Öncü sarsıntılar, fay sınırındaki tansiyonların yavaş yavaş biriktiği ve bir noktada hür bırakıldığı bir sürecin bir kesimi olarak ortaya çıkar. Bu tansiyon birikimi, fay çizgisindeki blokların yer değiştirmesi ve tansiyonların artmasıyla sonuçlanır. Fay sınırındaki tansiyonlar muhakkak bir düzeye ulaştığında, öncü zelzele olarak isimlendirilen küçük bir zelzele meydana gelir.
Öncü sarsıntılar, ana zelzele öncesinde gerçekleştiği için, ana zelzele olmadan evvel bir ihtar işareti olarak kabul edilebilir. Bu zelzeleler, bölgedeki sarsıntı riskini artırdığını ve ana sarsıntının yaklaşmakta olduğunu gösterebilir.
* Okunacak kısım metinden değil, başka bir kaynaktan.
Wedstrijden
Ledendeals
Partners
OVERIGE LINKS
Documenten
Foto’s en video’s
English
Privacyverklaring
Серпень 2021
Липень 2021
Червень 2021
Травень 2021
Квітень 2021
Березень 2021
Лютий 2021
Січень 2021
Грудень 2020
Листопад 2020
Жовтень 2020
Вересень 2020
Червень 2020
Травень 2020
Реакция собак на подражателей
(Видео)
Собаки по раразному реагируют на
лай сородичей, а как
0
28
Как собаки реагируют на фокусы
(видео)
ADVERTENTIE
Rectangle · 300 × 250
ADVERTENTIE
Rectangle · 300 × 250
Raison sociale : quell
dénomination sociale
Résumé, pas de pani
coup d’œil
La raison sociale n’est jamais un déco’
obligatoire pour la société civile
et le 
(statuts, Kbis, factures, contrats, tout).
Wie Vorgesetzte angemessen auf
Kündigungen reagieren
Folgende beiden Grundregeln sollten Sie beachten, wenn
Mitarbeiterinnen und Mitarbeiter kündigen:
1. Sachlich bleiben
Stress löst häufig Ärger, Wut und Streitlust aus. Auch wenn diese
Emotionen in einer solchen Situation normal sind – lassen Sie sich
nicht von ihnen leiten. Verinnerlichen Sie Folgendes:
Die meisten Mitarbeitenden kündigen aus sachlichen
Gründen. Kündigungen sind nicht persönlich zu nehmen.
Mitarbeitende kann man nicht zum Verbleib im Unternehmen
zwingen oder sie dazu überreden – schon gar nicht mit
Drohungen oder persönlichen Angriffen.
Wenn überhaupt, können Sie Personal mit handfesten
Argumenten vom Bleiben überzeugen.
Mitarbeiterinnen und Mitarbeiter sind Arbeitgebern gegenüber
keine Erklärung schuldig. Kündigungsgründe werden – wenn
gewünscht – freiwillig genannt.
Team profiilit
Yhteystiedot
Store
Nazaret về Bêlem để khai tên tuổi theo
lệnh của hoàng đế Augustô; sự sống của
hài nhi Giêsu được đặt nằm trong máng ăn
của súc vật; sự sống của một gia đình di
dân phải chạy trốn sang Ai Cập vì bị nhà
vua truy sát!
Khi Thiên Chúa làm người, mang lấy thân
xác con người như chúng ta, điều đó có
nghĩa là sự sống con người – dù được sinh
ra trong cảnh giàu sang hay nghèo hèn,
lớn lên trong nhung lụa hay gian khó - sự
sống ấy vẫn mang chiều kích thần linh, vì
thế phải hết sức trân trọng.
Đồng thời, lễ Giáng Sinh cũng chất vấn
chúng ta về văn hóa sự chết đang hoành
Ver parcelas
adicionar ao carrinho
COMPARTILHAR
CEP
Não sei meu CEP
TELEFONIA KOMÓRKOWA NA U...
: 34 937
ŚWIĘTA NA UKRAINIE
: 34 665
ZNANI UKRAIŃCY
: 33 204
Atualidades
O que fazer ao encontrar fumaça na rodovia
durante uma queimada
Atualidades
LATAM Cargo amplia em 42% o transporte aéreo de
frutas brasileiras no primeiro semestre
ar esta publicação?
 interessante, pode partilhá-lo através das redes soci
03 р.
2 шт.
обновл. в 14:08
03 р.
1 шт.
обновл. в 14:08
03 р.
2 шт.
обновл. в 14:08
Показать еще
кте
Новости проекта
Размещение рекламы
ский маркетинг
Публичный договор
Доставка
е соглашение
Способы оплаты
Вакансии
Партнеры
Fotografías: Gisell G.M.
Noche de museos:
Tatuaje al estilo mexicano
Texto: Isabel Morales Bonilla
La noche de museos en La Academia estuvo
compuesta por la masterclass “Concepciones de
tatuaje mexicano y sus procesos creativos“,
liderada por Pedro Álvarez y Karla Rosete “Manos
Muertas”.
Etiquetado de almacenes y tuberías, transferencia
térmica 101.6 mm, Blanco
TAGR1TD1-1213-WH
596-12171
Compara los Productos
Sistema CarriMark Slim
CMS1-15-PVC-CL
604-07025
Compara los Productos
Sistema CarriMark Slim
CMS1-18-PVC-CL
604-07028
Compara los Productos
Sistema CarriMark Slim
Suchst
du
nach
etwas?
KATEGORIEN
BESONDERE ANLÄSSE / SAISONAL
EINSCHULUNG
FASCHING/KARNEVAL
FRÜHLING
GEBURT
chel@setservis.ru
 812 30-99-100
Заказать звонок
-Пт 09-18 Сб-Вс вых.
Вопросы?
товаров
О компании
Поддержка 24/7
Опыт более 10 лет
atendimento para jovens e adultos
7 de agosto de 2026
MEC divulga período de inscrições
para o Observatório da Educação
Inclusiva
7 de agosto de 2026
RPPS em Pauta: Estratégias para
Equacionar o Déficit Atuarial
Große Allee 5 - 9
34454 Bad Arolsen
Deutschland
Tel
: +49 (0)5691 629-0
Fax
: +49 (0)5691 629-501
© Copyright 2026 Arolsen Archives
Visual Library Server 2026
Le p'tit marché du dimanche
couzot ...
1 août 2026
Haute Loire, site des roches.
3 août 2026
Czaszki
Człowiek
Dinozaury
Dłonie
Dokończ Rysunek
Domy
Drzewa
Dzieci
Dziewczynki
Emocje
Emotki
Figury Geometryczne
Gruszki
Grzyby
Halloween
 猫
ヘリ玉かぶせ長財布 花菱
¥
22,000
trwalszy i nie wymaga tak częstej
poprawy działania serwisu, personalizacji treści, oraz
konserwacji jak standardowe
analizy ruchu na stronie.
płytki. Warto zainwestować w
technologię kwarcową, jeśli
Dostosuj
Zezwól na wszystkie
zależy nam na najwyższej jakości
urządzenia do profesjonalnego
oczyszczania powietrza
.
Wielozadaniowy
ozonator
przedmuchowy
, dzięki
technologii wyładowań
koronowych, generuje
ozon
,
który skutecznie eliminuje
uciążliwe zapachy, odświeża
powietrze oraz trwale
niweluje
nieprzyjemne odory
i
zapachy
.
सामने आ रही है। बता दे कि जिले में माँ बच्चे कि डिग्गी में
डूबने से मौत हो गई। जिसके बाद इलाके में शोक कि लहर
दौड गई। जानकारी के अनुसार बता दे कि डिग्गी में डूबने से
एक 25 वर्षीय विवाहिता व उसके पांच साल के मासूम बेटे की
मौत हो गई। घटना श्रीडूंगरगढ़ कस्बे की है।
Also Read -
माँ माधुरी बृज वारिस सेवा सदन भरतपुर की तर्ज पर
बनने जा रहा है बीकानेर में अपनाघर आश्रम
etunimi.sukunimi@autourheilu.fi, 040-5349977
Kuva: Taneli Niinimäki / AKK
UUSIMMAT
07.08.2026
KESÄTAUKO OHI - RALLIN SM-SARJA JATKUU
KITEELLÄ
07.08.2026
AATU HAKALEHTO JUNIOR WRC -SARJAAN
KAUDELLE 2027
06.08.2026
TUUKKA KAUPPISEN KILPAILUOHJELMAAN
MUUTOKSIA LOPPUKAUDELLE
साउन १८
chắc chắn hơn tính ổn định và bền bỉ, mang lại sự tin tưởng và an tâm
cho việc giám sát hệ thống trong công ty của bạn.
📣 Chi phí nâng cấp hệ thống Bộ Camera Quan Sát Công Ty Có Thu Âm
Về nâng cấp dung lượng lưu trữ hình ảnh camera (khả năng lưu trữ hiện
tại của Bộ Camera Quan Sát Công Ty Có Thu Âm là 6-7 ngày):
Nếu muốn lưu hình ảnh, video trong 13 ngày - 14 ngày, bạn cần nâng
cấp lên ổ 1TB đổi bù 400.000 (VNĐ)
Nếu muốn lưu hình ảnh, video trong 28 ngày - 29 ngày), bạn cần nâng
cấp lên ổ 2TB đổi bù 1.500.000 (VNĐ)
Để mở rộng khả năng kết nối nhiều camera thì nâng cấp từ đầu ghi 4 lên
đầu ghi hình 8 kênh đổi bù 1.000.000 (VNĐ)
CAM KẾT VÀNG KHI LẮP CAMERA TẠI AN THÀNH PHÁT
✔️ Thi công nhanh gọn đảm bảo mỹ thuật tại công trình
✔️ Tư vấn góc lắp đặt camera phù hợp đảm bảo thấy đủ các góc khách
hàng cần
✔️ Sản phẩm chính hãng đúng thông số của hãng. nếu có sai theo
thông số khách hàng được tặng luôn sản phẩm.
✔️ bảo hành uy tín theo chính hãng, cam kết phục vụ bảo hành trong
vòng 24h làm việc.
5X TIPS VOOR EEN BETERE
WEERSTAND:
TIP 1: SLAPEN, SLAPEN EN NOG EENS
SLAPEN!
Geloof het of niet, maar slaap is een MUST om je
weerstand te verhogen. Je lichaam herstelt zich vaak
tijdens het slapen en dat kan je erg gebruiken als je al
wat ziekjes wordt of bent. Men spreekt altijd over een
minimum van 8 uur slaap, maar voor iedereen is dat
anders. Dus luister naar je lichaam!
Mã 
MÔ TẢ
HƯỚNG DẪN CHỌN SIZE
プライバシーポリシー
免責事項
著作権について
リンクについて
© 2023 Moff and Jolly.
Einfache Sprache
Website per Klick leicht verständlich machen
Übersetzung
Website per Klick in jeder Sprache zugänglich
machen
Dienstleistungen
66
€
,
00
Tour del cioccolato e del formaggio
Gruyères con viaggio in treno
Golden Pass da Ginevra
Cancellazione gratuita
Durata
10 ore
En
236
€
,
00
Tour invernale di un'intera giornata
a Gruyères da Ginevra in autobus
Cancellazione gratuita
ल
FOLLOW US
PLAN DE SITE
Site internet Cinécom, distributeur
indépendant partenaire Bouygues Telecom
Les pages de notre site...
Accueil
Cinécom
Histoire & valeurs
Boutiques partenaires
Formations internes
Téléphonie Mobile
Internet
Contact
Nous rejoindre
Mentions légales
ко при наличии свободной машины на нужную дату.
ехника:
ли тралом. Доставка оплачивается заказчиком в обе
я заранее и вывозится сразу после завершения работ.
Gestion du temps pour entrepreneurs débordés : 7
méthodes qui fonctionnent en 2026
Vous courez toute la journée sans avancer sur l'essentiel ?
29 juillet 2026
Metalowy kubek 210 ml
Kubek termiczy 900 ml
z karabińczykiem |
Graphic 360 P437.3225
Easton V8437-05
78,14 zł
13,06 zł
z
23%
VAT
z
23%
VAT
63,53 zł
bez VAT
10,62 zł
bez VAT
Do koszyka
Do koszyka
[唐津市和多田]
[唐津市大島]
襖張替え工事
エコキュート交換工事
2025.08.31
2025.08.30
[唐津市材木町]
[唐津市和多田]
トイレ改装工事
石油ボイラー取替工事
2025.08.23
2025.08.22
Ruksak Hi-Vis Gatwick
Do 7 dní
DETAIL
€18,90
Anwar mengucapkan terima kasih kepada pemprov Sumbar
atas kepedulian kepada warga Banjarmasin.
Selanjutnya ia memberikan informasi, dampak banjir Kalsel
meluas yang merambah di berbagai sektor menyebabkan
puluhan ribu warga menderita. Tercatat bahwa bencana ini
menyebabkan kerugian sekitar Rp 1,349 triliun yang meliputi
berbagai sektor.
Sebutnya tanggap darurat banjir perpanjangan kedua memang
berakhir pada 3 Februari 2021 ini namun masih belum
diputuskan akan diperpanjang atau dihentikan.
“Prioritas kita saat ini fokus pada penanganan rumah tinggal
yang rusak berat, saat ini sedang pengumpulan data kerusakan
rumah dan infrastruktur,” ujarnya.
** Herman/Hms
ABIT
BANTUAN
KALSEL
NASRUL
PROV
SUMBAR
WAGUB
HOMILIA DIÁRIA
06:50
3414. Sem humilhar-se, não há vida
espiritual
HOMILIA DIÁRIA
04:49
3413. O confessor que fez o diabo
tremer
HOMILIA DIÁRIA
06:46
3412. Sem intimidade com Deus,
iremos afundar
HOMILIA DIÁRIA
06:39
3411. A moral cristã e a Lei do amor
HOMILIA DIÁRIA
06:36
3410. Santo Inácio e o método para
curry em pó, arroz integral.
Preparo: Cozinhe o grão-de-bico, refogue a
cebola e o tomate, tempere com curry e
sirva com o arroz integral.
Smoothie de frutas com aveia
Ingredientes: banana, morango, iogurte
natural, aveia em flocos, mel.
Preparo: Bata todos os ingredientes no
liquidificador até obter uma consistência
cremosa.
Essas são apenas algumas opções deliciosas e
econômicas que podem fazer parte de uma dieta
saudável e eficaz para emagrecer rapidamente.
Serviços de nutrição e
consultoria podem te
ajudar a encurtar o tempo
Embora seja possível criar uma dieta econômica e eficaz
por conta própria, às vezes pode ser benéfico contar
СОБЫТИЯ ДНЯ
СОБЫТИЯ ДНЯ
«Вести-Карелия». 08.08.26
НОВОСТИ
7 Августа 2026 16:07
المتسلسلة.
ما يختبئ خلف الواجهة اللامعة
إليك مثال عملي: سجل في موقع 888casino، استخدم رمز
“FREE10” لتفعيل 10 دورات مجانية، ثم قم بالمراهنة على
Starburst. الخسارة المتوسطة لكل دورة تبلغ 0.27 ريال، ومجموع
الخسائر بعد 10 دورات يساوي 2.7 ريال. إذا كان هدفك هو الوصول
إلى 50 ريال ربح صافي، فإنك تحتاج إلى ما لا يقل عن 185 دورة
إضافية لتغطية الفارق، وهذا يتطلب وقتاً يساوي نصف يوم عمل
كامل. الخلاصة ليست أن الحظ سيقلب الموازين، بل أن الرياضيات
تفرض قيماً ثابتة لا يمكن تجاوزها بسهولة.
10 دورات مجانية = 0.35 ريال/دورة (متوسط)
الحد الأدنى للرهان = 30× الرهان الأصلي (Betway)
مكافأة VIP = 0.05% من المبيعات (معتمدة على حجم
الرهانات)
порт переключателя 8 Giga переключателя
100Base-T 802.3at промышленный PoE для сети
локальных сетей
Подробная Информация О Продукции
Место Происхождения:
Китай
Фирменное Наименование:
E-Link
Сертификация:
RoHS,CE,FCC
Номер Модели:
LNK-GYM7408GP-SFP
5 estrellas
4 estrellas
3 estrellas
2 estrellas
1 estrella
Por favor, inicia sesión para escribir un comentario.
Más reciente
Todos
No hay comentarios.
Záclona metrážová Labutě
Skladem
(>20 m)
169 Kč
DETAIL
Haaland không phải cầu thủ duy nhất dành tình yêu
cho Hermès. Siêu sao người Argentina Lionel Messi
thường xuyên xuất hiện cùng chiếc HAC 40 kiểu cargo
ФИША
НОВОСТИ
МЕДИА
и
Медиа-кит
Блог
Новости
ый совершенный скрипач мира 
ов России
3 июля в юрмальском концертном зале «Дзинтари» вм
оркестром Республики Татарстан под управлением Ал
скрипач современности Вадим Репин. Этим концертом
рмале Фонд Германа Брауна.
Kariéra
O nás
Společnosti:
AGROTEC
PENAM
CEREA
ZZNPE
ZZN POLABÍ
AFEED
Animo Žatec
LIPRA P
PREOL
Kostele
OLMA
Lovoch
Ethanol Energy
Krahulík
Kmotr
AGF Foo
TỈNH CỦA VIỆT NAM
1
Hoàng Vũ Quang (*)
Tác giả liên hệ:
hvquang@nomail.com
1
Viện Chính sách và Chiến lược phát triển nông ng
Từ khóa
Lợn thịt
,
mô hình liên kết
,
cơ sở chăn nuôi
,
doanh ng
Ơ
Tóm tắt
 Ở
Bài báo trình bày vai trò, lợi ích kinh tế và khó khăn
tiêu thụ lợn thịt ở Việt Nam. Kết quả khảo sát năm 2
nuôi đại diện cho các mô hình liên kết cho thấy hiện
Bilhassa büyük ve karmaşık sarsıntı süreçlerinde, öncü sarsıntılar, zelzele aktivitesinin arttığını ve ana zelzelenin yaklaşmakta olduğunu gösteren bir gösterge olabilir.
Ancak, her öncü zelzele ana bir zelzelesi tetiklemez ve bazen öncü sarsıntılardan sonra büyük bir sarsıntı meydana gelmeyebilir. Zelzele biliminde, öncü sarsıntıların ana zelzelesi iddia etmek için kesin bir gösterge olmadığı, lakin zelzele araştırmaları ve izleme sistemleriyle birlikte kullanıldığında sarsıntı riskinin daha düzgün anlaşılmasına yardımcı olabileceği belirtilmektedir.
ÖNCÜ SARSINTI NE KADAR EVVEL OLUR?
Öncü sarsıntının ana sarsıntıdan ne kadar evvel meydana geldiği, zelzele bölgesine ve fay çizgisinin özelliklerine bağlı olarak değişebilir. Bu müddet, birkaç saat yahut günle ölçülebileceği üzere, bazen haftalar yahut aylar öncesine kadar uzayabilir. Fakat, belirtmek değerlidir ki öncü sarsıntı, ana zelzeleyle kesin bir bağ içinde olmayabilir ve her öncü zelzele ana bir sarsıntısı takip etmeyebilir.
Öncü zelzelelerin ne kadar evvel meydana geldiği konusunda kesin bir vakit öngörüsü yapmak zordur. Sarsıntı bilimciler, fay çizgileri üzerindeki tansiyon birikimini ve sarsıntı potansiyelini izlemek için çeşitli sistemler kullanır. Bu usuller ortasında sismik ağlar, GPS izleme ve jeodezik ölçümler üzere teknolojiler bulunur. Bu izleme sistemleri, zelzele öncesi gerçekleşen küçük sarsıntıları ve fay çizgisindeki deformasyonları takip ederek sarsıntı riski hakkında bilgi sağlayabilir.
Ancak, şu anda mevcut olan teknolojiler ve bilimsel teknikler, öncü zelzelelerin tam olarak ne vakit ve nerede meydana geleceğini iddia etmek için kâfi katılıkta değildir. Zelzele kestirimi konusu hala etkin bir araştırma alanıdır ve bilim insanları, zelzele iddiasının doğruluğunu artırmak için çalışmalarını sürdürmektedir.